And, for a change, there were no reported additions or withdrawals from either GLD or SLV yesterday.
The U.S. Mint had a long-anticipated sales report. They sold 8,000 ounces of gold eagles...5,000 one-ounce 24K gold buffaloes...and a very chunky 1,413,000 silver eagles. That new silver eagles sales figure puts the year-to-date sales number at 7,420,000 coins. That is, of course, a new monthly record high sales figure. We'll see if they add any more during the last two days of the month.
Over at the Comex-approved depositories on Monday, they reported receiving 932,518 troy ounces of silver...and shipped 717,847 troy ounces of the stuff out the door. The link to that activity is here.
I got an e-mail from chartist Nick Laird over at sharelynx.com yesterday...and he has a request...and wonders if anyone can help him. He's looking for an old historical database of Canadian Mining Stocks TSX/VXS/MSX from earlier than the 1990's...preferably going back to the 1950s and 1960s. If you can help, then please e-mail him at firstname.lastname@example.org.
I have quite a few stories again today...and a lot of them are must reads, so I hope you can find the time for them all.
When Mahesh Desai checked his MF Global account 15 months ago, his $580,000 nest egg was gone.
Like thousands of investors and farmers who had their savings with MF Global, Mr. Desai lost his money in the brokerage firm’s chaotic final days. Regulators discovered that $1.6 billion was trapped in a web of improper wire transfers, a stunning breach that sent federal investigators scrambling to build a case.
On Thursday, a bankruptcy court will review a proposal that would return 93 percent of the missing money to customers like Mr. Desai. And the trustee who has submitted the proposal, James W. Giddens, has quietly identified a way that, if sent to the judge and approved, could plug the remaining shortfall for customers in the United States, according to people involved in the case.
“I’m surprised that, magically, the money has shown up,” said Mr. Desai, a software account executive who, like most customers in the United States, has only 80 percent of his money. “I feel very relieved.”

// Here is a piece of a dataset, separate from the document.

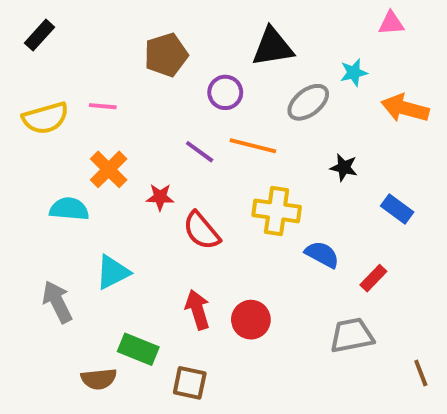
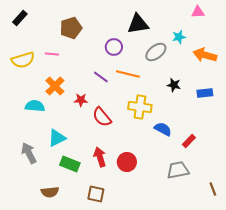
brown pentagon: (166, 55) -> (71, 28), moved
blue rectangle: (397, 209) -> (205, 93), moved, turned -42
green rectangle: (138, 349) -> (70, 164), moved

This doesn't alter the fact that the CME Group should have made all customers whole the moment that the bankruptcy occurred. Maybe they were the mystery source of the "Magic Money" that showed up at this particular moment? This story was posted on The New York Times website late last night...and we have Phil Barlett to thank for today's first story. The link is here.
While the Dow Jones Industrial Average is approaching 14,000, nearly twice what it was four years ago, the New York Sun notes today that the Dow is actually worth substantially less over four years in terms of gold. Economic growth won't be likely, the Sun argues, until the Dow is rising when priced in gold.

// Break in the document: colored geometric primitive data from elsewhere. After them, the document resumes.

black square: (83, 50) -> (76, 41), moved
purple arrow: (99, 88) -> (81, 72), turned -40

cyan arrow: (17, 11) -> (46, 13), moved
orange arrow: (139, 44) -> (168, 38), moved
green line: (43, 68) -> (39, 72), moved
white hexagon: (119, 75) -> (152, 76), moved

I borrowed all of this from a GATA release yesterday. The Sun's editorial is headlined "The Fiat Dow" and it's posted at the nysun.com Internet site...and the link is here.

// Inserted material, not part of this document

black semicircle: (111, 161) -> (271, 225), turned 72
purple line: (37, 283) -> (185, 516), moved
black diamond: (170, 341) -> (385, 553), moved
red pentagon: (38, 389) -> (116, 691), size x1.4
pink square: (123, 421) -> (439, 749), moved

Anybody who thinks the U.S. is in a so-called recovery isn’t listening to economist John Williams. He contends, “We haven’t had a recovery and we’re not about to have one, and it’s getting worse.” Williams says it’s because, “The consumer is in very serious trouble...The average guy is not making it. His income is not keeping up with inflation.” As far as Congress getting the budget and debt ceiling under control, Williams says, “Both sides are faced with devil’s choices.” If Congress does not get its financial house in order by the new deadline in mid-May 2013, Williams predicts, “It will be the end of the road...They are not going to have another opportunity...they are pushing the limit as it is now.”
Williams says he expects, “...a negative reaction in the next 3 or 4 months to the dollar.” Williams adamantly calls for hyperinflation to the U.S. dollar by the end of 2014. Join Greg Hunter as he goes One-on-One with John Williams of Shadowstats.com.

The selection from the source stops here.